══ Data excerpts

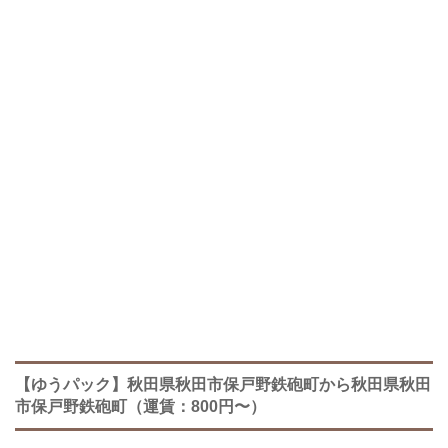
【ゆうパック】秋田県秋田市保戸野鉄砲町から秋田県秋田
市保戸野鉄砲町（運賃：800円〜）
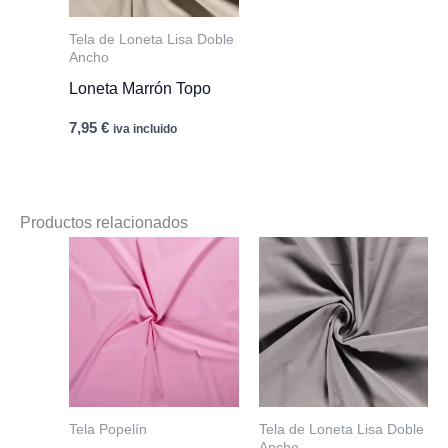
Tela de Loneta Lisa Doble
Ancho
Loneta Marrón Topo
7,95
€
iva incluido
Productos relacionados
Tela Popelín
Tela de Loneta Lisa Doble
Ancho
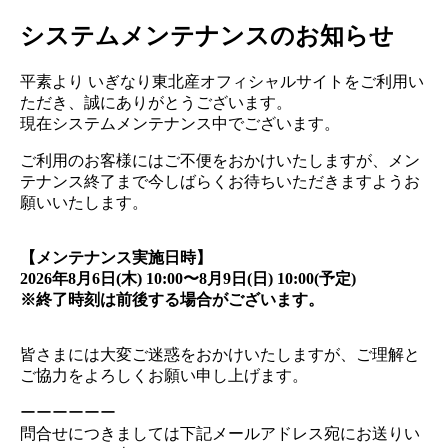
システムメンテナンスのお知らせ
平素より いぎなり東北産オフィシャルサイトをご利用い
ただき、誠にありがとうございます。
現在システムメンテナンス中でございます。
ご利用のお客様にはご不便をおかけいたしますが、メン
テナンス終了まで今しばらくお待ちいただきますようお
願いいたします。
【メンテナンス実施日時】
2026年8月6日(木) 10:00〜8月9日(日) 10:00(予定)
※終了時刻は前後する場合がございます。
皆さまには大変ご迷惑をおかけいたしますが、ご理解と
ご協力をよろしくお願い申し上げます。
ーーーーーー
問合せにつきましては下記メールアドレス宛にお送りい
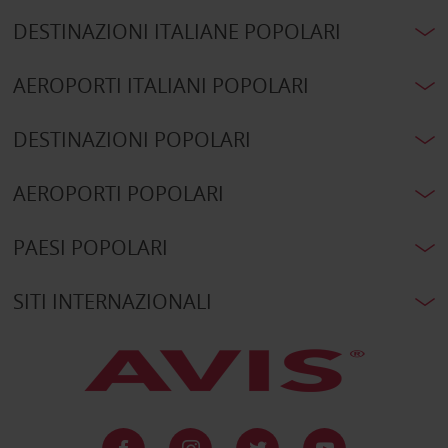
DESTINAZIONI ITALIANE POPOLARI
AEROPORTI ITALIANI POPOLARI
DESTINAZIONI POPOLARI
AEROPORTI POPOLARI
PAESI POPOLARI
SITI INTERNAZIONALI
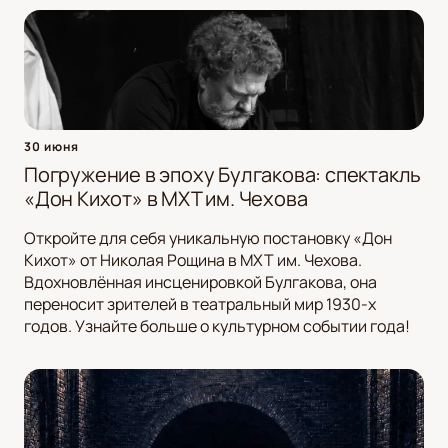
30 июня
Погружение в эпоху Булгакова: спектакль
«Дон Кихот» в МХТ им. Чехова
Откройте для себя уникальную постановку «Дон
Кихот» от Николая Рощина в МХТ им. Чехова.
Вдохновлённая инсценировкой Булгакова, она
переносит зрителей в театральный мир 1930-х
годов. Узнайте больше о культурном событии года!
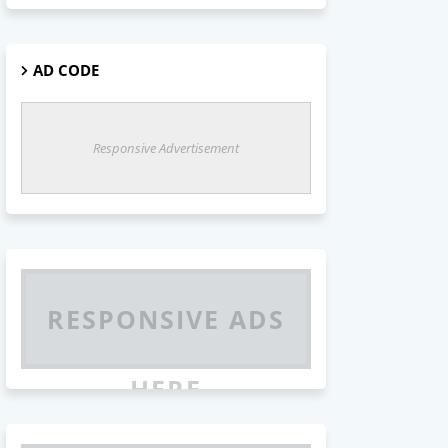
AD CODE
Responsive Advertisement
RESPONSIVE ADS
HERE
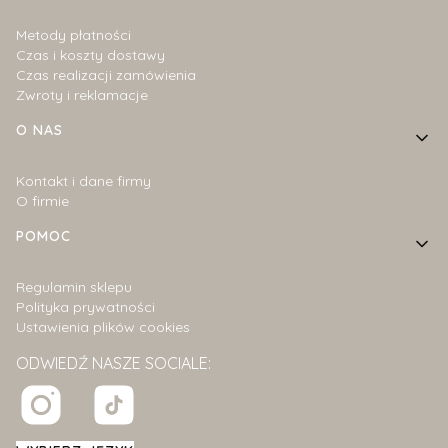
Metody płatności
Czas i koszty dostawy
Czas realizacji zamówienia
Zwroty i reklamacje
O NAS
Kontakt i dane firmy
O firmie
POMOC
Regulamin sklepu
Polityka prywatności
Ustawienia plików cookies
ODWIEDŹ NASZE SOCIALE:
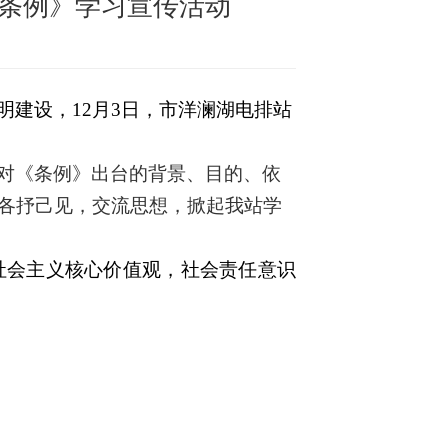
条例》学习宣传活动
明建设，
12月3日，市洋澜湖电排站
对《
条例
》
出台的背景、目的、依
各抒己见，交流思想，掀起我站学
社会主义核心价值观，社会责任意识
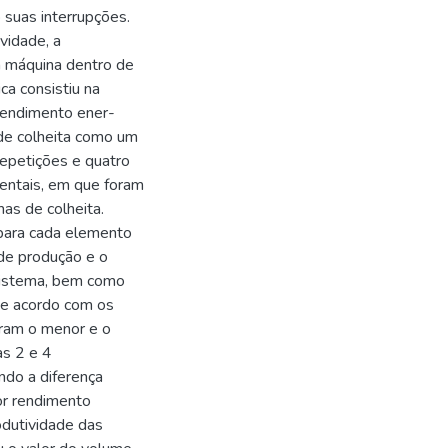
 suas interrupções.
vidade, a
da máquina dentro de
ca consistiu na
rendimento ener-
de colheita como um
epetições e quatro
entais, em que foram
as de colheita.
 para cada elemento
 de produção e o
sistema, bem como
De acordo com os
aram o menor e o
as 2 e 4
ndo a diferença
or rendimento
odutividade das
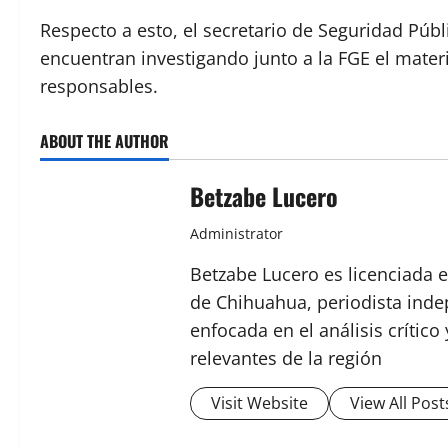
Respecto a esto, el secretario de Seguridad Púb
encuentran investigando junto a la FGE el materi
responsables.
ABOUT THE AUTHOR
Betzabe Lucero
Administrator
Betzabe Lucero es licenciada e
de Chihuahua, periodista indep
enfocada en el análisis crític
relevantes de la región
Visit Website
View All Post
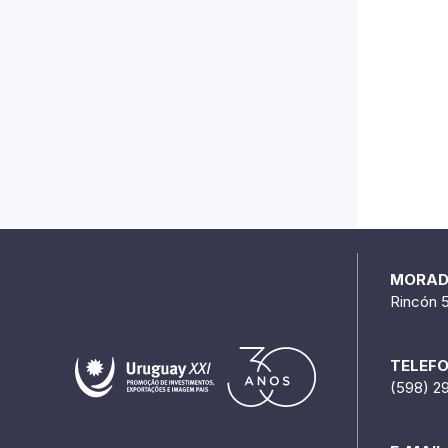
MORA
Rincón 
TELEF
(598) 2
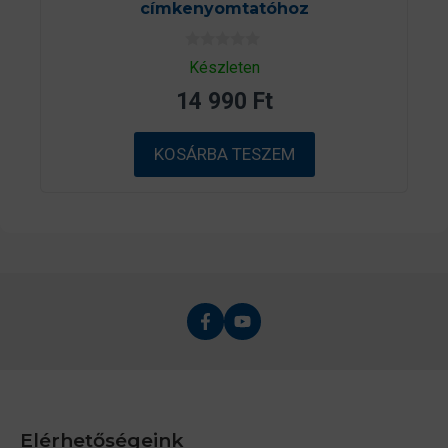
címkenyomtatóhoz
0
Készleten
a
z
14 990
Ft
5
-
b
ő
KOSÁRBA TESZEM
l
Elérhetőségeink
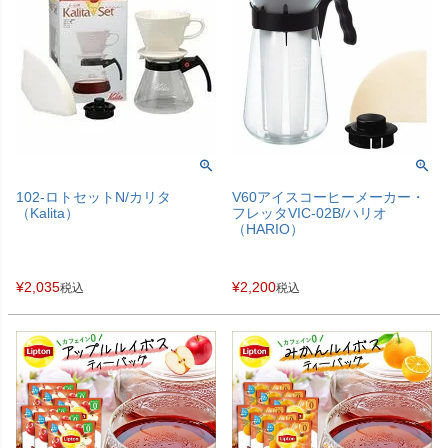
102-ロトセットN/カリタ
V60アイスコーヒーメーカー・
（Kalita）
フレッタVIC-02B/ハリオ
（HARIO）
¥
2,035
¥
2,200
税込
税込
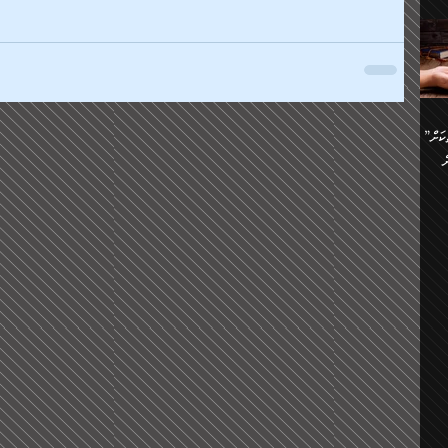
ންނަ
،
ަކުގެ
ް
ުގެ
ރި
”ދެއްކުންތެރިކަމާއި އާފާތްތަކަށް
ި
..
ް
ެނީ
ަކަށް
.
ް
އަށް
ުރުން:
ައި
އް
ް
ެވެ.
ތެވެ.
ެ.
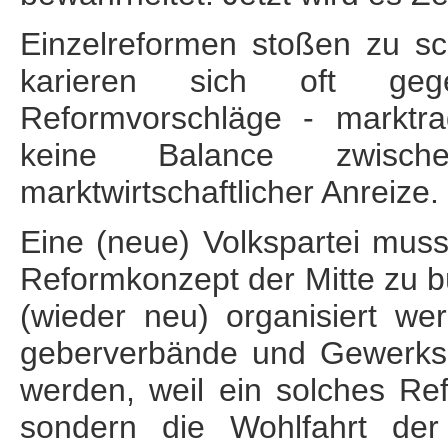
Einzelreformen stoßen zu sc
karieren sich oft gegen
Reformvorschläge - marktra
keine Balance zwisch
marktwirtschaftlicher Anreize.
Eine (neue) Volkspartei muss
Reform­konzept der Mitte zu b
(wieder neu) organisiert we
geber­verbände und Gewerk­sc
werden, weil ein solches Refo
sondern die Wohl­fahrt de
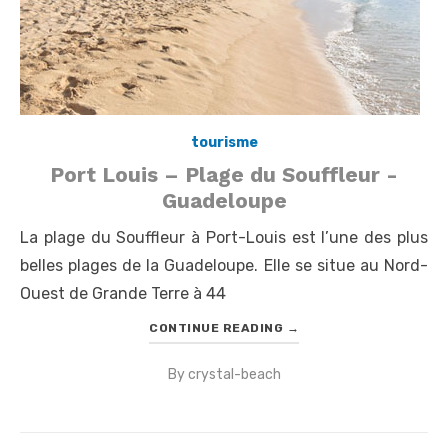
tourisme
Port Louis – Plage du Souffleur -
Guadeloupe
La plage du Souffleur à Port-Louis est l’une des plus
belles plages de la Guadeloupe. Elle se situe au Nord-
Ouest de Grande Terre à 44
CONTINUE READING
→
By
crystal-beach
Posted
on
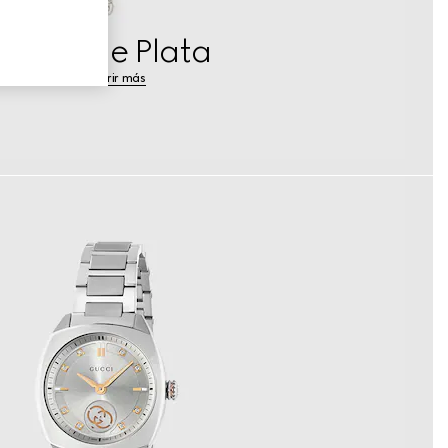
Joyas de Plata
Descubrir más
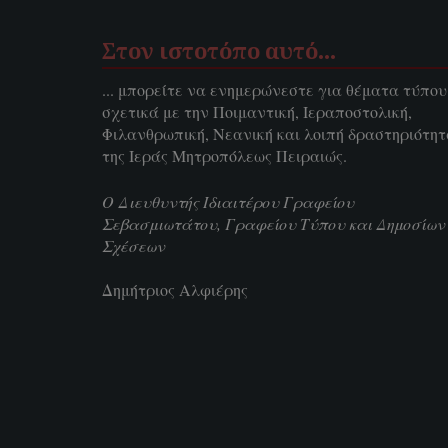
Στον ιστοτόπο αυτό…
... μπορείτε να ενημερώνεστε για θέματα τύπου
σχετικά με την Ποιμαντική, Ιεραποστολική,
Φιλανθρωπική, Νεανική και λοιπή δραστηριότη
της Ιεράς Μητροπόλεως Πειραιώς.
Ο Διευθυντής Ιδιαιτέρου Γραφείου
Σεβασμιωτάτου, Γραφείου Τύπου και Δημοσίων
Σχέσεων
Δημήτριος Αλφιέρης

════

> [Your goal]
A word-for-word copy of all the data, without pictures, is the expected output.

> [Problem solution]
【ゆうパック】秋田県秋田市保戸野鉄砲町から秋田県秋田
市保戸野鉄砲町（運賃：800円〜）
Tela de Loneta Lisa Doble
Ancho
Loneta Marrón Topo
7,95
€
iva incluido
Productos relacionados
Tela Popelín
Tela de Loneta Lisa Doble
Ancho
システムメンテナンスのお知らせ
平素より いぎなり東北産オフィシャルサイトをご利用い
ただき、誠にありがとうございます。
現在システムメンテナンス中でございます。
ご利用のお客様にはご不便をおかけいたしますが、メン
テナンス終了まで今しばらくお待ちいただきますようお
願いいたします。
【メンテナンス実施日時】
2026年8月6日(木) 10:00〜8月9日(日) 10:00(予定)
※終了時刻は前後する場合がございます。
皆さまには大変ご迷惑をおかけいたしますが、ご理解と
ご協力をよろしくお願い申し上げます。
ーーーーーー
問合せにつきましては下記メールアドレス宛にお送りい
DESTINAZIONI ITALIANE POPOLARI
AEROPORTI ITALIANI POPOLARI
DESTINAZIONI POPOLARI
AEROPORTI POPOLARI
PAESI POPOLARI
SITI INTERNAZIONALI
30 июня
Погружение в эпоху Булгакова: спектакль
«Дон Кихот» в МХТ им. Чехова
Откройте для себя уникальную постановку «Дон
Кихот» от Николая Рощина в МХТ им. Чехова.
Вдохновлённая инсценировкой Булгакова, она
переносит зрителей в театральный мир 1930-х
годов. Узнайте больше о культурном событии года!
AD CODE
Responsive Advertisement
RESPONSIVE ADS
HERE
Metody płatności
Czas i koszty dostawy
Czas realizacji zamówienia
Zwroty i reklamacje
O NAS
Kontakt i dane firmy
O firmie
POMOC
Regulamin sklepu
Polityka prywatności
Ustawienia plików cookies
ODWIEDŹ NASZE SOCIALE:
条例》学习宣传活动
明建设，
12月3日，市洋澜湖电排站
对《
条例
》
出台的背景、目的、依
各抒己见，交流思想，掀起我站学
社会主义核心价值观，社会责任意识
 suas interrupções.
vidade, a
da máquina dentro de
ca consistiu na
rendimento ener-
de colheita como um
epetições e quatro
entais, em que foram
as de colheita.
 para cada elemento
 de produção e o
sistema, bem como
De acordo com os
aram o menor e o
as 2 e 4
ndo a diferença
or rendimento
odutividade das
Respecto a esto, el secretario de Seguridad Púb
encuentran investigando junto a la FGE el materi
responsables.
ABOUT THE AUTHOR
Betzabe Lucero
Administrator
Betzabe Lucero es licenciada e
de Chihuahua, periodista indep
enfocada en el análisis crític
relevantes de la región
Visit Website
View All Post
MORA
Rincón 
TELEF
(598) 2
címkenyomtatóhoz
0
Készleten
a
z
14 990
Ft
5
-
b
ő
KOSÁRBA TESZEM
l
Elérhetőségeink
102-ロトセットN/カリタ
V60アイスコーヒーメーカー・
（Kalita）
フレッタVIC-02B/ハリオ
（HARIO）
¥
2,035
¥
2,200
税込
税込
ންނަ
،
ަކުގެ
ް
ުގެ
ރި
”ދެއްކުންތެރިކަމާއި އާފާތްތަކަށް
ި
..
ް
ެނީ
ަކަށް
.
ް
އަށް
ުރުން:
ައި
އް
ް
ެވެ.
ތެވެ.
ެ.
Einzelreformen stoßen zu sc
karieren sich oft gegen
Reformvorschläge - marktra
keine Balance zwisch
marktwirtschaftlicher Anreize.
Eine (neue) Volkspartei muss
Reform­konzept der Mitte zu b
(wieder neu) organisiert we
geber­verbände und Gewerk­sc
werden, weil ein solches Refo
sondern die Wohl­fahrt de
tourisme
Port Louis – Plage du Souffleur -
Guadeloupe
La plage du Souffleur à Port-Louis est l’une des plus
belles plages de la Guadeloupe. Elle se situe au Nord-
Ouest de Grande Terre à 44
CONTINUE READING
→
By
crystal-beach
Posted
on
Joyas de Plata
Descubrir más
Στον ιστοτόπο αυτό…
... μπορείτε να ενημερώνεστε για θέματα τύπου
σχετικά με την Ποιμαντική, Ιεραποστολική,
Φιλανθρωπική, Νεανική και λοιπή δραστηριότη
της Ιεράς Μητροπόλεως Πειραιώς.
Ο Διευθυντής Ιδιαιτέρου Γραφείου
Σεβασμιωτάτου, Γραφείου Τύπου και Δημοσίων
Σχέσεων
Δημήτριος Αλφιέρης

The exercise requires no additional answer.